/ 1 September 1995

Bugs and spies mystery at UDW

Ann Eveleth

UNIVERSITY of Durban-Westville officials are mystified by the bugging of a campus union official and a mysterious “investigation” of campus affairs by suspected National Intelligence Agency (NIA) agents, who apparently claimed they were sent by President Nelson Mandela.

The conversation-monitoring device was discovered by private investigators in the office of Combined Staff Association (Comsa) Chairman Professor Dhiru Soni on Sunday during a “sweep” of Comsa and management officials’ offices and homes.

University management hired the investigation firm Ernest Robbertse and Associates to conduct the sweep 10 days after two NIA agents were identified on campus.

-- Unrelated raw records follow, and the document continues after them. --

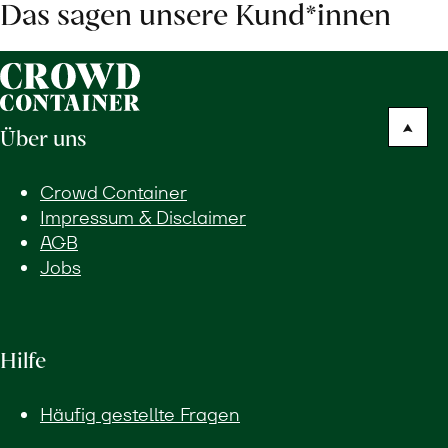
Das sagen unsere Kund*innen
Über uns
Crowd Container
Impressum & Disclaimer
AGB
Jobs
Hilfe
Häufig gestellte Fragen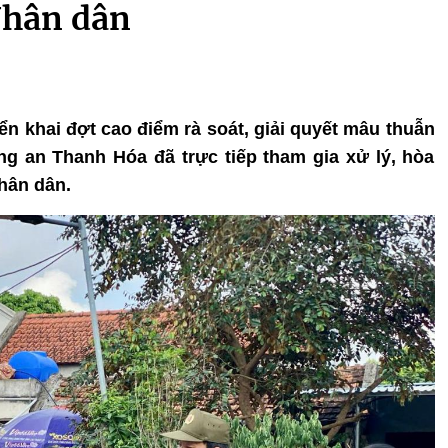
Nhân dân
iển khai đợt cao điểm rà soát, giải quyết mâu thuẫn
g an Thanh Hóa đã trực tiếp tham gia xử lý, hòa
hân dân.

NIA spokesman Willem Theron refused to confirm or deny the NIA’s involvement, but said: “NIA’s responsibility is to obtain and evaluate information legitimately on behalf of its clients. NIA denies it is involved in any illegitimate intelligence-gathering activities on any university campus.”

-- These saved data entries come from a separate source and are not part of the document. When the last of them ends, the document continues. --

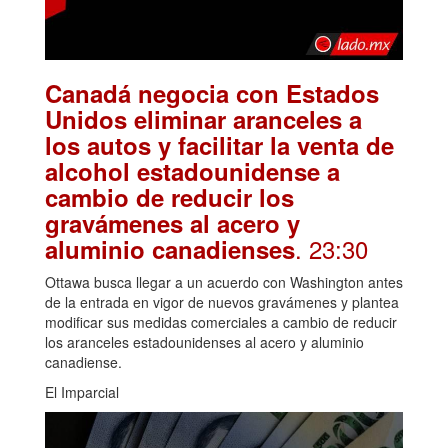
Canadá negocia con Estados
Unidos eliminar aranceles a
los autos y facilitar la venta de
alcohol estadounidense a
cambio de reducir los
gravámenes al acero y
. 23:30
aluminio canadienses
Ottawa busca llegar a un acuerdo con Washington antes
de la entrada en vigor de nuevos gravámenes y plantea
modificar sus medidas comerciales a cambio de reducir
los aranceles estadounidenses al acero y aluminio
canadiense.
El Imparcial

Sources said the listening device was discovered under Soni’s desk, adhered to a radio antennae wire. Reports of the investigators indicated the 105MHz device was capable of transmitting conversations from the room to someone 50m away, and that the device had been in place for at least three days.

The discovery strengthened Comsa fears that the NIA presence could be an attempt to intimidate the 1 000- member staff association.

Comsa, which fuses the objectives of university lecturers and professors with those of low-paid staff workers, has found itself at the centre of recent campus racial tensions as well as a number of inter- staff rivalries which have plagued the campus in the past year.

A Comsa newsletter alleged this week the two NIA agents, Trevor Corbett and a woman named Carla, were “apartheid apparatchiks” who were hosted by “an Arts Faculty professor and some elements in the student body”.

Comsa Vice Chairman Reagan Jacobus reacted angrily to the incident, charging: “This is a clear invasion of our privacy and academic freedom”.

He said it was a continuing trend that “fits in with the trashing of offices, the assaults on Comsa officials, smear pamphleteering and derogatory slogans painted on walls”.

Sources said the NIA agents claimed they were sent by President Mandela. A university investigation had found this to be patently false.